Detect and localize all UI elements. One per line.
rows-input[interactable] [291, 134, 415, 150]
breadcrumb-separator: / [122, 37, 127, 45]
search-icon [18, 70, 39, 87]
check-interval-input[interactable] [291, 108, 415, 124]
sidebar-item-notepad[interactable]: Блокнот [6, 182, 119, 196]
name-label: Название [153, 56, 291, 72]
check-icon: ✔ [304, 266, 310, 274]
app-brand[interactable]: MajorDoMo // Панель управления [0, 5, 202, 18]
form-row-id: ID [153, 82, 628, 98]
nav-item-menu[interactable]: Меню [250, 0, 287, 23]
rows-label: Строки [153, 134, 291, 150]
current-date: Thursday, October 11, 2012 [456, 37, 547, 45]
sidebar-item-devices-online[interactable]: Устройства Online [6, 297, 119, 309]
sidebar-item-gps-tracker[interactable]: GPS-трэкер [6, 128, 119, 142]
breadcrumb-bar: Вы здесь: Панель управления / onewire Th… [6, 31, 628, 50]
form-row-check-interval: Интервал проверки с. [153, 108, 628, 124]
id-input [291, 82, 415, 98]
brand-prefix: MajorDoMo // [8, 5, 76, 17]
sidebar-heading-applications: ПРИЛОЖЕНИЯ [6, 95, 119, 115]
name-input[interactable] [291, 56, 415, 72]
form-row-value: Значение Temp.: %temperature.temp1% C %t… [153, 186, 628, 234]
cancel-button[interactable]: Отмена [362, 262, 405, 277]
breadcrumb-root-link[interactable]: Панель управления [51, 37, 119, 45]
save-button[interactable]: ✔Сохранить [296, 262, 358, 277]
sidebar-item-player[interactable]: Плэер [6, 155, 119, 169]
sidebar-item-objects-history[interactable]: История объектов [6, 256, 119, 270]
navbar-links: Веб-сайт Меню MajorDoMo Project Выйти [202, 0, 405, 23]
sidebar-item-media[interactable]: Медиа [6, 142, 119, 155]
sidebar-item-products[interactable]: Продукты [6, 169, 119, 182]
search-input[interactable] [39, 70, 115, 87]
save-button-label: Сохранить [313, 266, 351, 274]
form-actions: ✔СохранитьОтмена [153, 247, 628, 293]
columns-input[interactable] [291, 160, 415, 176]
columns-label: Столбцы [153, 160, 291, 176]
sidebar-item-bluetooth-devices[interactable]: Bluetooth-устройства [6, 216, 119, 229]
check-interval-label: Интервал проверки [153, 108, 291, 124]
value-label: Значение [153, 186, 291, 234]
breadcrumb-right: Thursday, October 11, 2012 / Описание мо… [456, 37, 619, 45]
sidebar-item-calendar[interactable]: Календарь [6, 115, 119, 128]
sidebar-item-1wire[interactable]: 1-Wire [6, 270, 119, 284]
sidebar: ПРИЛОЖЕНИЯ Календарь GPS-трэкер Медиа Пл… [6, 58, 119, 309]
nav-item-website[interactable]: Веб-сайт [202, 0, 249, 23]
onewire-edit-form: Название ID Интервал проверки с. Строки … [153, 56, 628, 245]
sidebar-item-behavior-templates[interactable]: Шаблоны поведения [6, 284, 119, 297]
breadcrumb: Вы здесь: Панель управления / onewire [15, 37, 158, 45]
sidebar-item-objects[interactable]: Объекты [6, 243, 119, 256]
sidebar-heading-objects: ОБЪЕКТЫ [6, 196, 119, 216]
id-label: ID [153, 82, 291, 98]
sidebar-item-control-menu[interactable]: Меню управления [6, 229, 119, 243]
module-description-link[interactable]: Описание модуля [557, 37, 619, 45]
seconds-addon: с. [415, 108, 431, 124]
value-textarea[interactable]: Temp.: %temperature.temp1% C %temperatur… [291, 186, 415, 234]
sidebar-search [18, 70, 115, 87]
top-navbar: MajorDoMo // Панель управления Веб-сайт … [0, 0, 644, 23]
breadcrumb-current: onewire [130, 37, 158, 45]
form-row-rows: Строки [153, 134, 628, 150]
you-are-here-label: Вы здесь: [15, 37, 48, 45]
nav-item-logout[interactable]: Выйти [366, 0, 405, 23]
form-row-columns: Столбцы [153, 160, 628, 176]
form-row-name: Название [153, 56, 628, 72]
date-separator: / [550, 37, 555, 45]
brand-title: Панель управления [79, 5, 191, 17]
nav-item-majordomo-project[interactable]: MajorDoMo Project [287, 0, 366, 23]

************

Transcribe the full listing exactly, leaving out no line.

Detect and localize all UI elements. One per line.
rows-input[interactable] [291, 134, 415, 150]
breadcrumb-separator: / [122, 37, 127, 45]
search-icon [18, 70, 39, 87]
check-interval-input[interactable] [291, 108, 415, 124]
sidebar-item-notepad[interactable]: Блокнот [6, 182, 119, 196]
name-label: Название [153, 56, 291, 72]
check-icon: ✔ [304, 266, 310, 274]
app-brand[interactable]: MajorDoMo // Панель управления [0, 5, 202, 18]
form-row-id: ID [153, 82, 628, 98]
nav-item-menu[interactable]: Меню [250, 0, 287, 23]
rows-label: Строки [153, 134, 291, 150]
current-date: Thursday, October 11, 2012 [456, 37, 547, 45]
sidebar-item-devices-online[interactable]: Устройства Online [6, 297, 119, 309]
sidebar-item-gps-tracker[interactable]: GPS-трэкер [6, 128, 119, 142]
breadcrumb-bar: Вы здесь: Панель управления / onewire Th… [6, 31, 628, 50]
form-row-check-interval: Интервал проверки с. [153, 108, 628, 124]
id-input [291, 82, 415, 98]
brand-prefix: MajorDoMo // [8, 5, 76, 17]
sidebar-heading-applications: ПРИЛОЖЕНИЯ [6, 95, 119, 115]
name-input[interactable] [291, 56, 415, 72]
form-row-value: Значение Temp.: %temperature.temp1% C %t… [153, 186, 628, 234]
cancel-button[interactable]: Отмена [362, 262, 405, 277]
breadcrumb-root-link[interactable]: Панель управления [51, 37, 119, 45]
save-button[interactable]: ✔Сохранить [296, 262, 358, 277]
sidebar-item-player[interactable]: Плэер [6, 155, 119, 169]
sidebar-item-objects-history[interactable]: История объектов [6, 256, 119, 270]
navbar-links: Веб-сайт Меню MajorDoMo Project Выйти [202, 0, 405, 23]
sidebar-item-media[interactable]: Медиа [6, 142, 119, 155]
sidebar-item-products[interactable]: Продукты [6, 169, 119, 182]
search-input[interactable] [39, 70, 115, 87]
save-button-label: Сохранить [313, 266, 351, 274]
form-actions: ✔СохранитьОтмена [153, 247, 628, 293]
columns-input[interactable] [291, 160, 415, 176]
columns-label: Столбцы [153, 160, 291, 176]
sidebar-item-bluetooth-devices[interactable]: Bluetooth-устройства [6, 216, 119, 229]
check-interval-label: Интервал проверки [153, 108, 291, 124]
value-label: Значение [153, 186, 291, 234]
breadcrumb-right: Thursday, October 11, 2012 / Описание мо… [456, 37, 619, 45]
sidebar-item-calendar[interactable]: Календарь [6, 115, 119, 128]
sidebar-item-1wire[interactable]: 1-Wire [6, 270, 119, 284]
sidebar: ПРИЛОЖЕНИЯ Календарь GPS-трэкер Медиа Пл… [6, 58, 119, 309]
nav-item-website[interactable]: Веб-сайт [202, 0, 249, 23]
onewire-edit-form: Название ID Интервал проверки с. Строки … [153, 56, 628, 245]
sidebar-item-behavior-templates[interactable]: Шаблоны поведения [6, 284, 119, 297]
breadcrumb: Вы здесь: Панель управления / onewire [15, 37, 158, 45]
sidebar-item-objects[interactable]: Объекты [6, 243, 119, 256]
sidebar-heading-objects: ОБЪЕКТЫ [6, 196, 119, 216]
id-label: ID [153, 82, 291, 98]
sidebar-item-control-menu[interactable]: Меню управления [6, 229, 119, 243]
module-description-link[interactable]: Описание модуля [557, 37, 619, 45]
seconds-addon: с. [415, 108, 431, 124]
value-textarea[interactable]: Temp.: %temperature.temp1% C %temperatur… [291, 186, 415, 234]
sidebar-search [18, 70, 115, 87]
top-navbar: MajorDoMo // Панель управления Веб-сайт … [0, 0, 644, 23]
breadcrumb-current: onewire [130, 37, 158, 45]
form-row-rows: Строки [153, 134, 628, 150]
you-are-here-label: Вы здесь: [15, 37, 48, 45]
nav-item-logout[interactable]: Выйти [366, 0, 405, 23]
form-row-columns: Столбцы [153, 160, 628, 176]
form-row-name: Название [153, 56, 628, 72]
date-separator: / [550, 37, 555, 45]
brand-title: Панель управления [79, 5, 191, 17]
nav-item-majordomo-project[interactable]: MajorDoMo Project [287, 0, 366, 23]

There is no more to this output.